Scrape client-side rendered HTML content with JavaScript

In a previous tutorial I wrote about scraping server-side rendered HTML content. Many modern websites however are rendered client-side so a different approach to scraping them is required.

Enter Puppeteer a Node.js library for running a headless Chrome browser. This allows us to scrape content from a URL after it has been rendered as it would in a standard browser.

Before beginning you’ll need to have Node.js installed.

Let’s get started by creating a project folder, initialising the project and installing the required dependencies by running the following commands in a terminal:

mkdir scraper
cd scraper
npm init -y
npm install puppeteer cheerio

cheerio – is an implementation of core jQuery designed specifically for the server.

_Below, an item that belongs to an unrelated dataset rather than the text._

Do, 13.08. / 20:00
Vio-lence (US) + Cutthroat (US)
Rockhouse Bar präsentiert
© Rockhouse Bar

It make’s selecting elements from the DOM easier as we can use the familiar jQuery syntax.

Next create a new file called scrape.js and load in the dependencies:

const puppeteer = require("puppeteer");
const cheerio = require("cheerio");
const fs = require("fs");

fs – Is a Node.js module that enables interacting with the file system which we’ll use to save the scraped data into a JSON file.

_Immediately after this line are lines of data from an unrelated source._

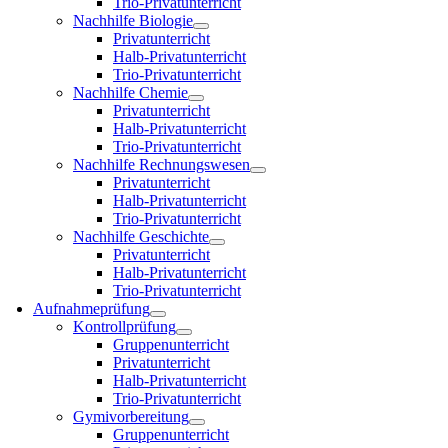
Trio-Privatunterricht
Nachhilfe Biologie
Privatunterricht
Halb-Privatunterricht
Trio-Privatunterricht
Nachhilfe Chemie
Privatunterricht
Halb-Privatunterricht
Trio-Privatunterricht
Nachhilfe Rechnungswesen
Privatunterricht
Halb-Privatunterricht
Trio-Privatunterricht
Nachhilfe Geschichte
Privatunterricht
Halb-Privatunterricht
Trio-Privatunterricht
Aufnahmeprüfung
Kontrollprüfung
Gruppenunterricht
Privatunterricht
Halb-Privatunterricht
Trio-Privatunterricht
Gymivorbereitung
Gruppenunterricht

Then add a getData() function that will launch a browser using Puppeteer, fetch the contents of a URL and call a processData() function that’ll process the page content:

async function getData() {
  const browser = await puppeteer.launch();
  const page = await browser.newPage();
  await page.goto("https://www.reddit.com/r/webdev/");
  const data = await page.content();
  await browser.close();  
  processData(data);
}
getData();

With the page content scraped let’s setup the processData() function. Here we use cheerio to select only the content we require (username, post title and number of votes):

function processData(data) {
  console.log("Processing Data...");
  const $ = cheerio.load(data);
  const posts = [];
  $(".Post").each(function () {
    posts.push({
      user: $("._2tbHP6ZydRpjI44J3syuqC", this).text(),
      title: $("._eYtD2XCVieq6emjKBH3m", this).text(),
      votes: $("._1E9mcoVn4MYnuBQSVDt1gC", this).first().text(),
    });
  });
  fs.writeFileSync("data.json", JSON.stringify(posts));
  console.log("Complete");
}

This code loops through each of the .Post elements, grabs the data we specified (Reddit doesn’t use human readable class names hence the long strings of random characters), and pushes it to a posts array.

Once each of the posts has been processed a data.json file is created using fs.writeFileSync. You can now run the script using node scrape.js. It’ll take a little while to complete, once finished browse to the project folder and you’ll see the data.json file complete with data.